Apart from the images, reproduce all of the data word for word.

Top of Exercise data

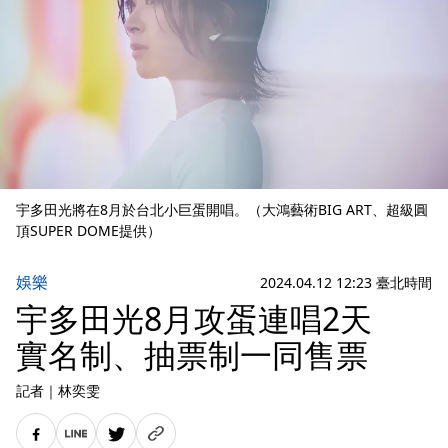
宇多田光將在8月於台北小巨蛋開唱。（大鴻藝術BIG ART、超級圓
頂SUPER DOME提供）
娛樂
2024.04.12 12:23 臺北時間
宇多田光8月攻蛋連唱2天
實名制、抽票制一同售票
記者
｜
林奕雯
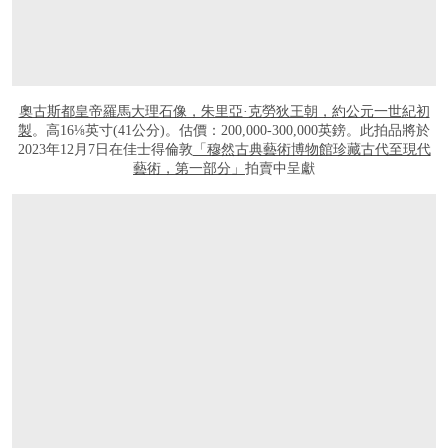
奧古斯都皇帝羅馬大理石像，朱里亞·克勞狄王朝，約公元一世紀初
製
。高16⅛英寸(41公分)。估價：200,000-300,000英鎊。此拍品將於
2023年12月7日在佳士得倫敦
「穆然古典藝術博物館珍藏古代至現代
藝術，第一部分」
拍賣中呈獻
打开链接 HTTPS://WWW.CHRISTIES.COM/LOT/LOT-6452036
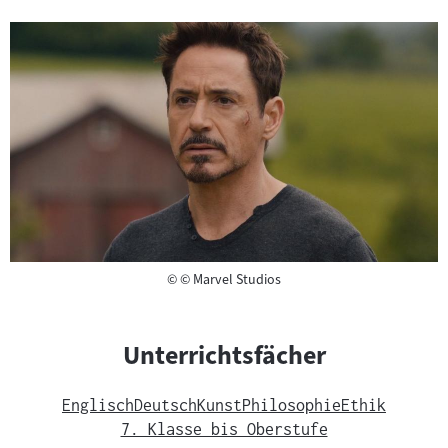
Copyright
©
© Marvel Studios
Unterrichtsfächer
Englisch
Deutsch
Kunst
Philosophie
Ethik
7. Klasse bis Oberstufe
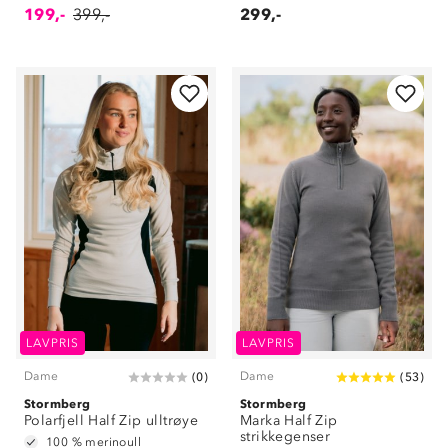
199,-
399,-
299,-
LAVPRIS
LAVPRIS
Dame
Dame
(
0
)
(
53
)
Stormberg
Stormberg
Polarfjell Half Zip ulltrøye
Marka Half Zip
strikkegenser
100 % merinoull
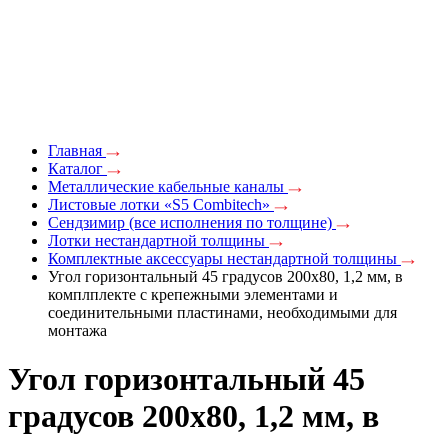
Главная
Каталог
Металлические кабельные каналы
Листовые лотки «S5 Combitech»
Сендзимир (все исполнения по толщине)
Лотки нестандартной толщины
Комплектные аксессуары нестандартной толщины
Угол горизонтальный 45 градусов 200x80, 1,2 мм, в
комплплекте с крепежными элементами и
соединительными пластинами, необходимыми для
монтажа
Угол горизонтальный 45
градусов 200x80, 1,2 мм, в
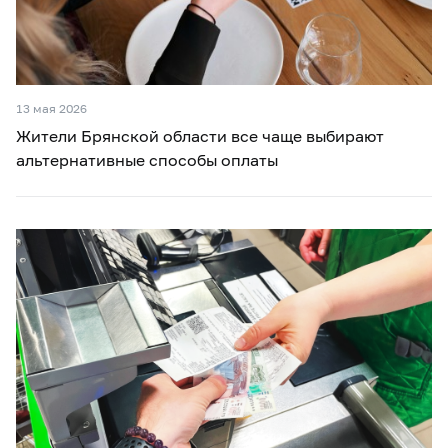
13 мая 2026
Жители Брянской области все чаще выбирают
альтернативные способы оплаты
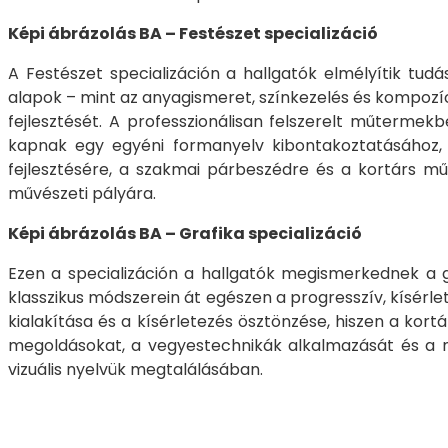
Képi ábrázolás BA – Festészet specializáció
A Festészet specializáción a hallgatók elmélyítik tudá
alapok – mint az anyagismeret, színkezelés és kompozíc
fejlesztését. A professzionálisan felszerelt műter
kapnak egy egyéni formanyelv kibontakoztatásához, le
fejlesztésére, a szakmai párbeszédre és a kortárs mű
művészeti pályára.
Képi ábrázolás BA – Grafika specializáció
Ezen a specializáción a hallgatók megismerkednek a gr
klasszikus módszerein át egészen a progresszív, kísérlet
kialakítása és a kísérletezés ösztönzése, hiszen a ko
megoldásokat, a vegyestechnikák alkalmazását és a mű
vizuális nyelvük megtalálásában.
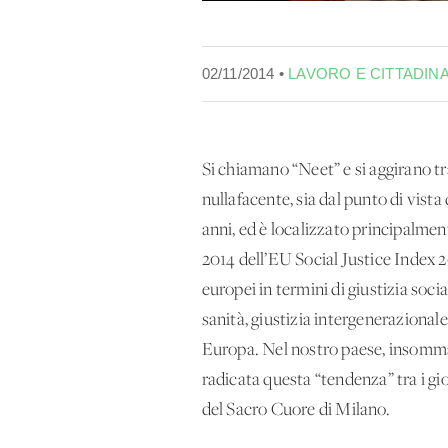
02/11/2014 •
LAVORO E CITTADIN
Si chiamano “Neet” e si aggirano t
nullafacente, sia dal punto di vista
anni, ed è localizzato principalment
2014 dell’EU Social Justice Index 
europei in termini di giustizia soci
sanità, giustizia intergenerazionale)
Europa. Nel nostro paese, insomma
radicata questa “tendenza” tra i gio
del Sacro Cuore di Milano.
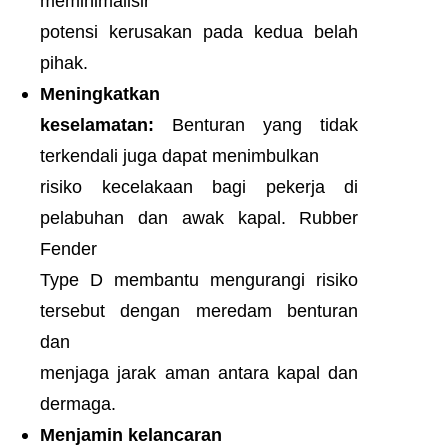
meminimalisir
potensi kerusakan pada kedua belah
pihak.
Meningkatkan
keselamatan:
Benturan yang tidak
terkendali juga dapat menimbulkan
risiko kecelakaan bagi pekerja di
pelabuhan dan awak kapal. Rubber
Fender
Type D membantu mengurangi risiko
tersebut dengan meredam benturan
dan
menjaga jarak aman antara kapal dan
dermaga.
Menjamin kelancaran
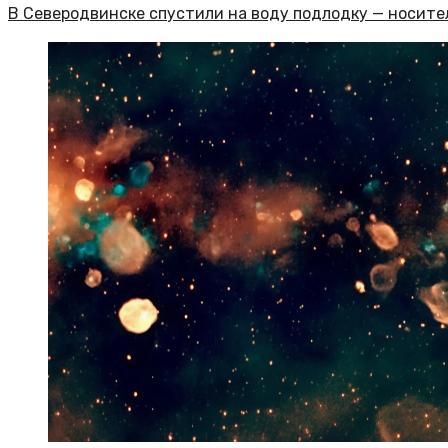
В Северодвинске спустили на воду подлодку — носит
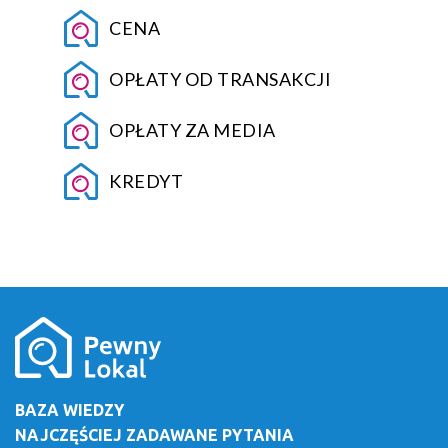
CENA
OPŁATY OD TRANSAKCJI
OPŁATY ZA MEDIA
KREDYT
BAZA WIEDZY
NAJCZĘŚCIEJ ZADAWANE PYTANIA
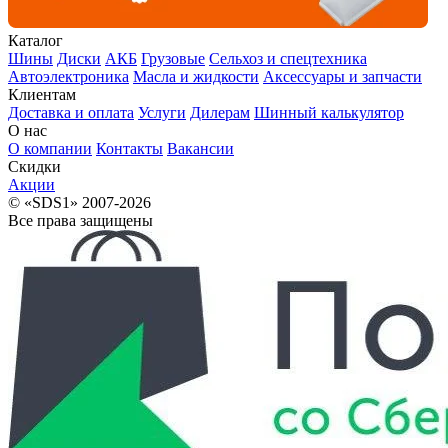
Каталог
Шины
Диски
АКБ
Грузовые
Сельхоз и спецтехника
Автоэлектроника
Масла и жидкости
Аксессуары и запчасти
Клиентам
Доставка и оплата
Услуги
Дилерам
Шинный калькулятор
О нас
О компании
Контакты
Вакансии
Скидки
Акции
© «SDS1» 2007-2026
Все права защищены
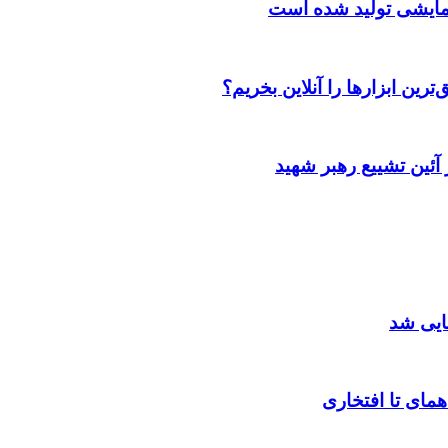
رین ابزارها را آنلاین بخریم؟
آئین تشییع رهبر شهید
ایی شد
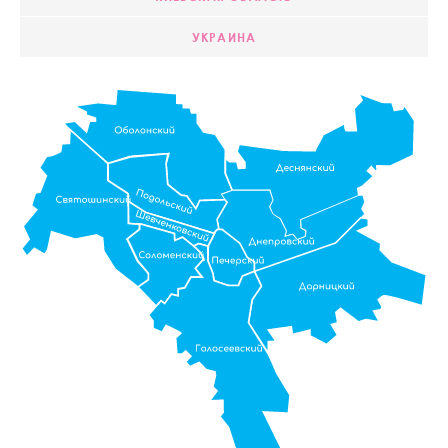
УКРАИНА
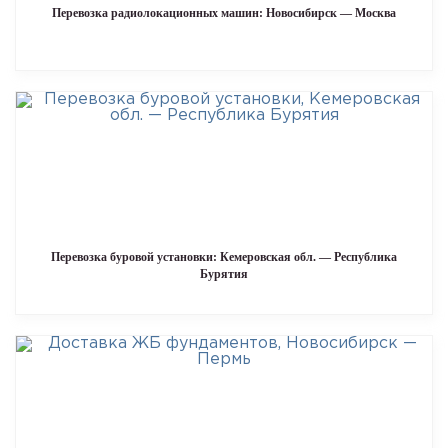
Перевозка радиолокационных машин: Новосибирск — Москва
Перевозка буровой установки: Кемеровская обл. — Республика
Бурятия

Bottom of Exercise data

Result:
宇多田光將在8月於台北小巨蛋開唱。（大鴻藝術BIG ART、超級圓
頂SUPER DOME提供）
娛樂
2024.04.12 12:23 臺北時間
宇多田光8月攻蛋連唱2天
實名制、抽票制一同售票
記者
｜
林奕雯
奧古斯都皇帝羅馬大理石像，朱里亞·克勞狄王朝，約公元一世紀初
製
。高16⅛英寸(41公分)。估價：200,000-300,000英鎊。此拍品將於
2023年12月7日在佳士得倫敦
「穆然古典藝術博物館珍藏古代至現代
藝術，第一部分」
拍賣中呈獻
打开链接 HTTPS://WWW.CHRISTIES.COM/LOT/LOT-6452036
Copyright
©
© Marvel Studios
Unterrichtsfächer
Englisch
Deutsch
Kunst
Philosophie
Ethik
7. Klasse bis Oberstufe
199,-
399,-
299,-
LAVPRIS
LAVPRIS
Dame
Dame
(
0
)
(
53
)
Stormberg
Stormberg
Polarfjell Half Zip ulltrøye
Marka Half Zip
strikkegenser
100 % merinoull
Главная
Каталог
Металлические кабельные каналы
Листовые лотки «S5 Combitech»
Сендзимир (все исполнения по толщине)
Лотки нестандартной толщины
Комплектные аксессуары нестандартной толщины
Угол горизонтальный 45 градусов 200x80, 1,2 мм, в
комплплекте с крепежными элементами и
соединительными пластинами, необходимыми для
монтажа
Угол горизонтальный 45
градусов 200x80, 1,2 мм, в
13 мая 2026
Жители Брянской области все чаще выбирают
альтернативные способы оплаты
Képi ábrázolás BA – Festészet specializáció
A Festészet specializáción a hallgatók elmélyítik tudá
alapok – mint az anyagismeret, színkezelés és kompozíc
fejlesztését. A professzionálisan felszerelt műter
kapnak egy egyéni formanyelv kibontakoztatásához, le
fejlesztésére, a szakmai párbeszédre és a kortárs mű
művészeti pályára.
Képi ábrázolás BA – Grafika specializáció
Ezen a specializáción a hallgatók megismerkednek a gr
klasszikus módszerein át egészen a progresszív, kísérlet
kialakítása és a kísérletezés ösztönzése, hiszen a ko
megoldásokat, a vegyestechnikák alkalmazását és a mű
vizuális nyelvük megtalálásában.
02/11/2014 •
LAVORO E CITTADIN
Si chiamano “Neet” e si aggirano t
nullafacente, sia dal punto di vista
anni, ed è localizzato principalment
2014 dell’EU Social Justice Index 
europei in termini di giustizia soci
sanità, giustizia intergenerazionale)
Europa. Nel nostro paese, insomma
radicata questa “tendenza” tra i gio
del Sacro Cuore di Milano.
meminimalisir
potensi kerusakan pada kedua belah
pihak.
Meningkatkan
keselamatan:
Benturan yang tidak
terkendali juga dapat menimbulkan
risiko kecelakaan bagi pekerja di
pelabuhan dan awak kapal. Rubber
Fender
Type D membantu mengurangi risiko
tersebut dengan meredam benturan
dan
menjaga jarak aman antara kapal dan
dermaga.
Menjamin kelancaran
В Северодвинске спустили на воду подлодку — носит
CENA
OPŁATY OD TRANSAKCJI
OPŁATY ZA MEDIA
KREDYT
BAZA WIEDZY
NAJCZĘŚCIEJ ZADAWANE PYTANIA
Каталог
Шины
Диски
АКБ
Грузовые
Сельхоз и спецтехника
Автоэлектроника
Масла и жидкости
Аксессуары и запчасти
Клиентам
Доставка и оплата
Услуги
Дилерам
Шинный калькулятор
О нас
О компании
Контакты
Вакансии
Скидки
Акции
© «SDS1» 2007-2026
Все права защищены
رین ابزارها را آنلاین بخریم؟
آئین تشییع رهبر شهید
ایی شد
УКРАИНА
Перевозка радиолокационных машин: Новосибирск — Москва
Перевозка буровой установки: Кемеровская обл. — Республика
Бурятия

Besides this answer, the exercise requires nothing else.